In my experience the greater challenge with scraping lots of data is dealing with stuff like:

- cache disabled in response headers but you've scraped 10K pages and just discovered a page with e.g. a deformed href in an anchor (e.g. "<a href+'....'>"); after giving up trying to understand how the hell they managed that, it's not long before you're writing a crawl repository so you can selectively ignore the caching rules your proxy cache happily abides by so you can quickly restart your debug session for the next weird thing you discover (unfortunately the nature of the site has forced you to do in-memory preprocessing of 50K pages before you can do the real processing for the rest of the site because they have done some OTHER weird stuff)

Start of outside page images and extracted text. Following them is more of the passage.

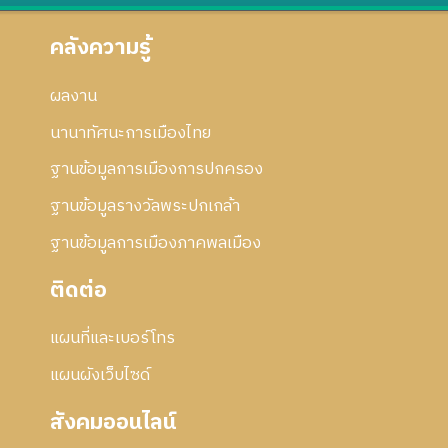
คลังความรู้
ผลงาน
นานาทัศนะการเมืองไทย
ฐานข้อมูลการเมืองการปกครอง
ฐานข้อมูลรางวัลพระปกเกล้า
ฐานข้อมูลการเมืองภาคพลเมือง
ติดต่อ
แผนที่และเบอร์โทร
แผนผังเว็บไซด์
สังคมออนไลน์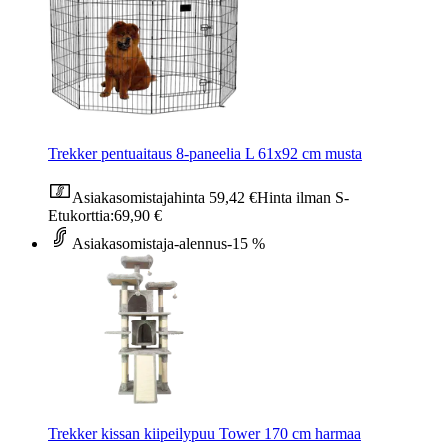
Trekker pentuaitaus 8-paneelia L 61x92 cm musta
Asiakasomistajahinta
59,42 €
Hinta ilman S-
Etukorttia:
69,90 €
Asiakasomistaja-alennus
-15 %
Trekker kissan kiipeilypuu Tower 170 cm harmaa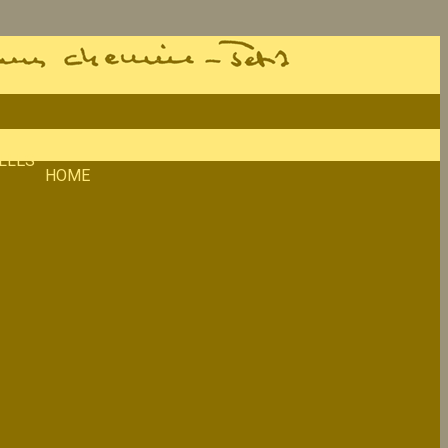
LLES
HOME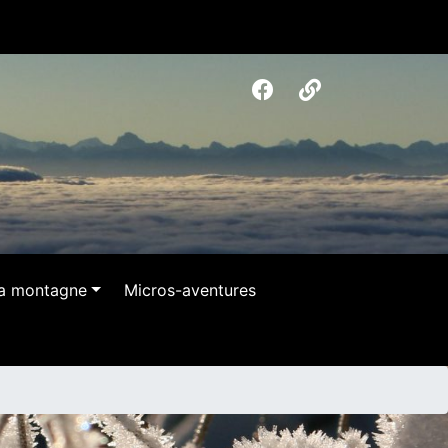
la montagne
Micros-aventures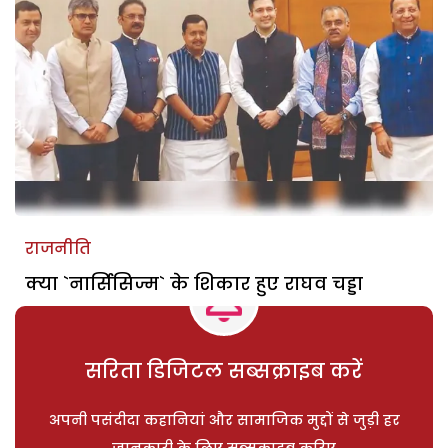
राजनीति
क्या `नार्सिसिज्म` के शिकार हुए राघव चड्डा
सरिता डिजिटल सब्सक्राइब करें
अपनी पसंदीदा कहानियां और सामाजिक मुद्दों से जुड़ी हर
जानकारी के लिए सब्सक्राइब करिए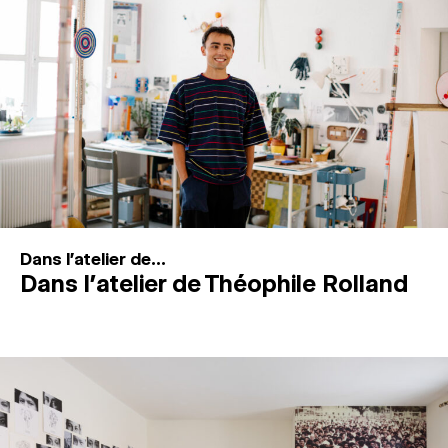
MAGAZINE
ESPACES DE PRATIQUE ARTISTIQUE
↓
Recherche
Connexion
↓
Dans l'atelier de...
Dans l’atelier de Théophile Rolland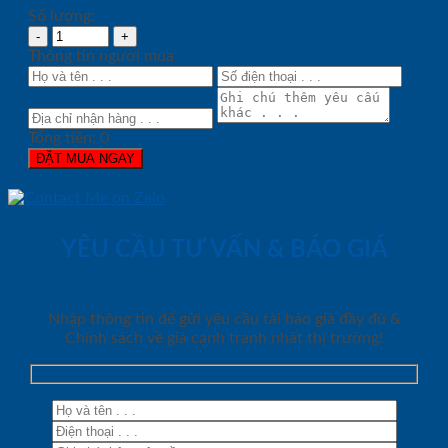
Số lượng:
Thông tin người mua
Tổng tiền:
0
ĐẶT MUA NGAY
YÊU CẦU TƯ VẤN & BÁO GIÁ
Nhập thông tin để gửi yêu cầu tải báo giá đầy đủ &
Chính sách về giá cạnh tranh nhất thị trường!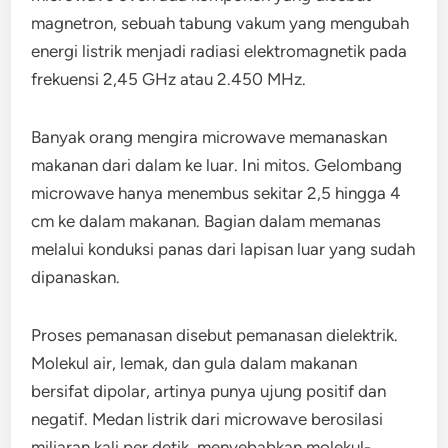
magnetron, sebuah tabung vakum yang mengubah
energi listrik menjadi radiasi elektromagnetik pada
frekuensi 2,45 GHz atau 2.450 MHz.
Banyak orang mengira microwave memanaskan
makanan dari dalam ke luar. Ini mitos. Gelombang
microwave hanya menembus sekitar 2,5 hingga 4
cm ke dalam makanan. Bagian dalam memanas
melalui konduksi panas dari lapisan luar yang sudah
dipanaskan.
Proses pemanasan disebut pemanasan dielektrik.
Molekul air, lemak, dan gula dalam makanan
bersifat dipolar, artinya punya ujung positif dan
negatif. Medan listrik dari microwave berosilasi
miliaran kali per detik, menyebabkan molekul-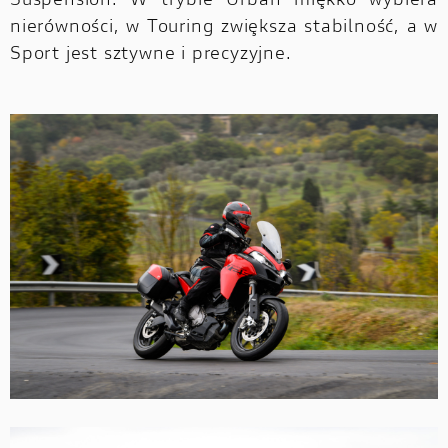
Suspension. W trybie Urban miękko wybiera
nierówności, w Touring zwiększa stabilność, a w
Sport jest sztywne i precyzyjne.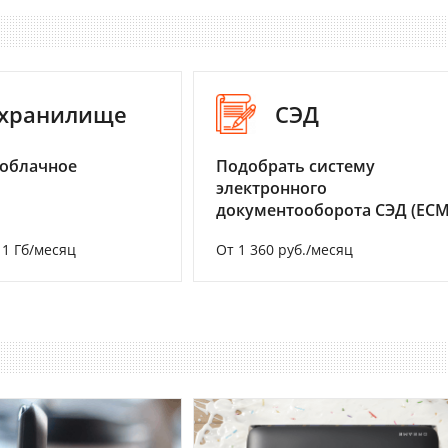
-хранилище
СЭД
 облачное
Подобрать систему
электронного
документооборота СЭД (ECM
а 1 Гб/месяц
От 1 360 руб./месяц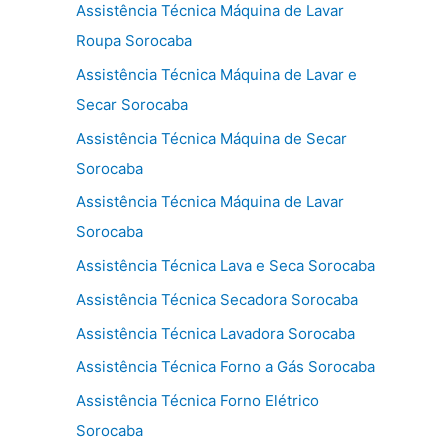
Assistência Técnica Máquina de Lavar
Roupa Sorocaba
Assistência Técnica Máquina de Lavar e
Secar Sorocaba
Assistência Técnica Máquina de Secar
Sorocaba
Assistência Técnica Máquina de Lavar
Sorocaba
Assistência Técnica Lava e Seca Sorocaba
Assistência Técnica Secadora Sorocaba
Assistência Técnica Lavadora Sorocaba
Assistência Técnica Forno a Gás Sorocaba
Assistência Técnica Forno Elétrico
Sorocaba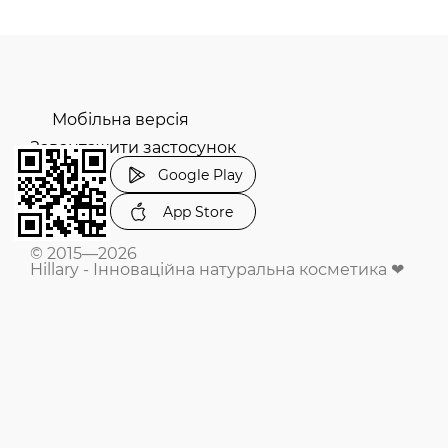
Мобільна версія
Завантажити застосунок
Google Play
App Store
© 2015—2026
Hillary - Інноваційна натуральна косметика ❤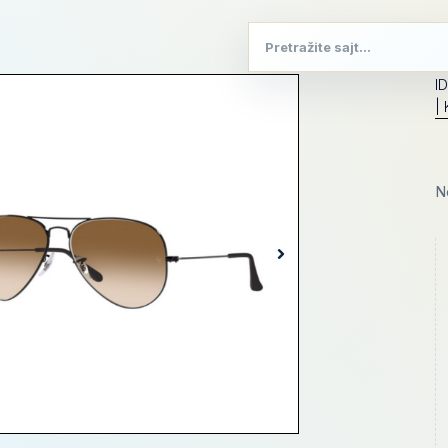
I
| 
N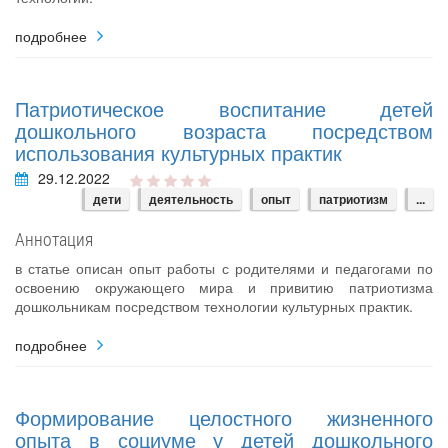
подробнее
Патриотическое воспитание детей
дошкольного возраста посредством
использования культурных практик
29.12.2022
дети
деятельность
опыт
патриотизм
...
Аннотация
в статье описан опыт работы с родителями и педагогами по
освоению окружающего мира и привитию патриотизма
дошкольникам посредством технологии культурных практик.
подробнее
Формирование целостного жизненного
опыта в социуме у детей дошкольного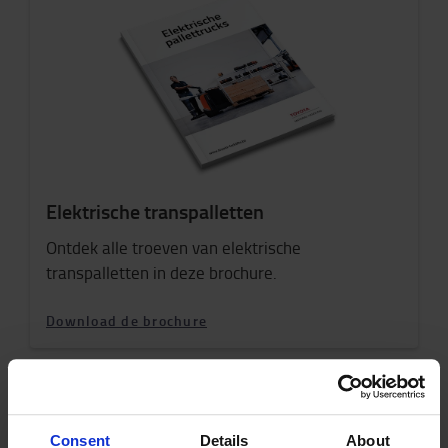
Elektrische transpalletten
Ontdek alle troeven van elektrische
transpalletten in deze brochure.
Download de brochure
Consent
Details
About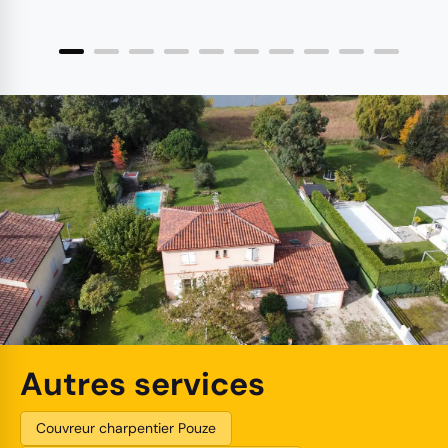
Autres services
Couvreur charpentier Pouze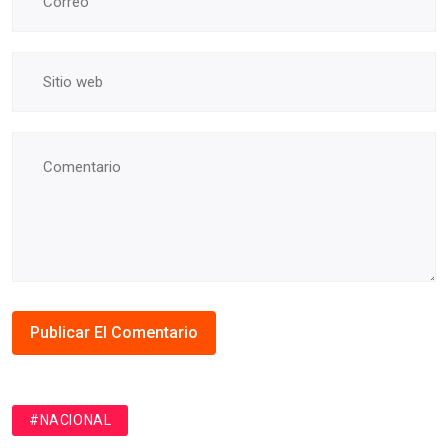
#NACIONAL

- sites that treat EVERYTHING as dynamic content even though you could easily cache it... now you get to do the job of the webmaster because you have many data sources you're feeding from and don't want to hammer servers

- sites with bad links but no 404 responses (just redirects); easy to detect, but still a nuisance

- proper request throttling (i.e. throttling on the basis of requests serviced not merely requested)

- dynamically adjusting the above throttling, because sites can be weird :)

- efficiently issuing millions of requests/week to a bunch of sites and scraping data from the responses in custom formats for each site




Indeed. And I would add

- site layout changing and breaking your scraping logic. I'm not sure how common this is today, but I was scraping hundreds of commerce sites in 2001, each having several (often 5 but sometimes 50) different product page layouts for different sections, each with its own field names, fields, and crazyness, for a total of a few thousand different "scraping logics" (each just 5-10 lines long, but each had to be individually maintained). Now, every day just two (out of a few thousands) broke, but to keep everything robust, you had to (a) be able to tell which one broke, and (b) fix it within a reasonable time frame. Neither of these is simple.

- sites that depend nontrivially on JavaScript. That gives you the choice of either (a) reverse engineering the javascript, and making your scraper figure out all the details the same way the javascript would, or (b) use something like phantomjs or e.g. a controlled IE session to let the javascript run and then take the data from the DOM. (a) is more efficient, more work but was (unexpectedly for me) much more stable. (b) is less work upfront, more maintenance, and a LOT more resource intensive.

- sites whose traffic management system you trip while scraping. Many will block you, some actively (with an error message, so you know what is happening), some will just keep you hanging or throttle you down to a few hundred bytes/second all of a sudden, with no explanation and no one to contact. Amazon contacted us when they figured we were scraping (we weren't hiding anything and doing it with a logged in user that had contact details), and were cool about it.

- sites that randomly break and stop in the middle of a page. Happens much more than you'd think; When using the site, you just reload or interact with a half-loaded page. You could, of course, still scrape a half-loaded page - but what if only 20/23 of the items you need are there? What if the site is stateful, and reloading that page would cause a state change you do not want?